TL;DR: To understand the significance of hyperparameter tuning outcomes, quantify the random variance of your experiments
Hyperparameter tuning is a game of accumulating tiny victories. When trying lots of different values in many combinations, it can be hard to tell the difference between background noise and real improvement in target metrics. Is a 0.6% uptick in validation accuracy when I increase the learning rate meaningful? What if I’m also changing the batch size? How many values and combinations should I keep trying to make sure? Maybe my model’s not that sensitive to these, and I should focus on more interesting variables.
One approach is to compare my observations across two conditions: how much do the results change in my active experiments versus in a random background noise condition (e.g. when the random seed is not set)?
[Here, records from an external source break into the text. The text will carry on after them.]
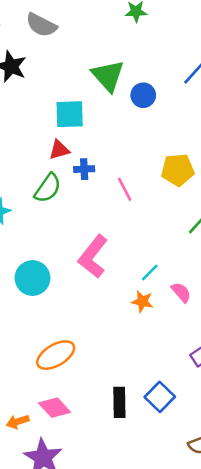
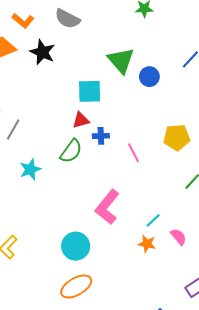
cyan circle: (32, 278) -> (76, 246), moved

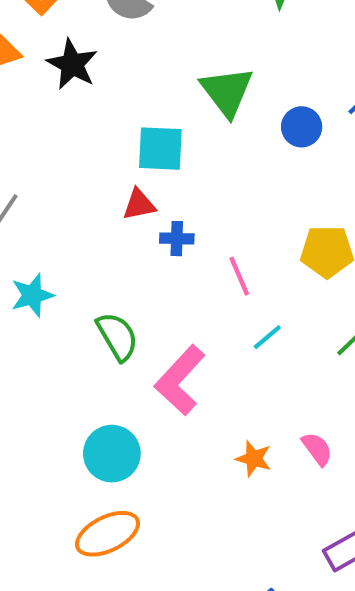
blue circle: (149, 77) -> (302, 127), moved
green semicircle: (71, 151) -> (117, 336), moved, turned -70
cyan line: (153, 220) -> (267, 337), moved

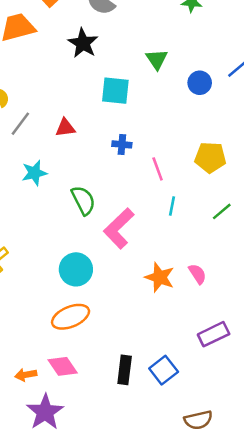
black star: (72, 64) -> (83, 43), moved
green triangle: (227, 92) -> (157, 59), size x0.7
red triangle: (139, 204) -> (65, 128), moved
cyan line: (267, 337) -> (172, 206), turned -42
orange star: (254, 459) -> (160, 277), size x1.4

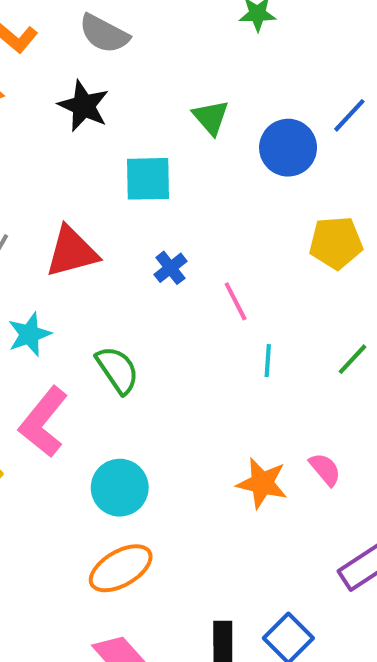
blue circle: (200, 83) -> (288, 148), size x1.4
red triangle: (65, 128) -> (72, 252), size x1.6
blue cross: (122, 144) -> (170, 268), turned -36
yellow pentagon: (210, 157) -> (336, 243), moved
pink L-shape: (119, 228) -> (43, 422), moved

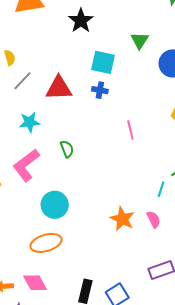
blue cross: (170, 268) -> (100, 90), moved, turned 35
cyan line: (268, 361) -> (161, 189), moved
green semicircle: (117, 370) -> (67, 149), size x0.7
The magnitude of the variance in the signal condition (changing hyperparameters, fixed random seed) versus the noise condition (changing random seed, fixed hyperparameters) can quantify the observed improvement relative to a baseline (a null hypthosesis, if you will). If the variance in validation accuracy over many trials from noise alone is 0.5%, then my 0.6% change isn’t very interesting. However, if the variance from noise alone is 0.06%, then my learning rate tuning improved the validation accuracy tenfold, which is much more promising.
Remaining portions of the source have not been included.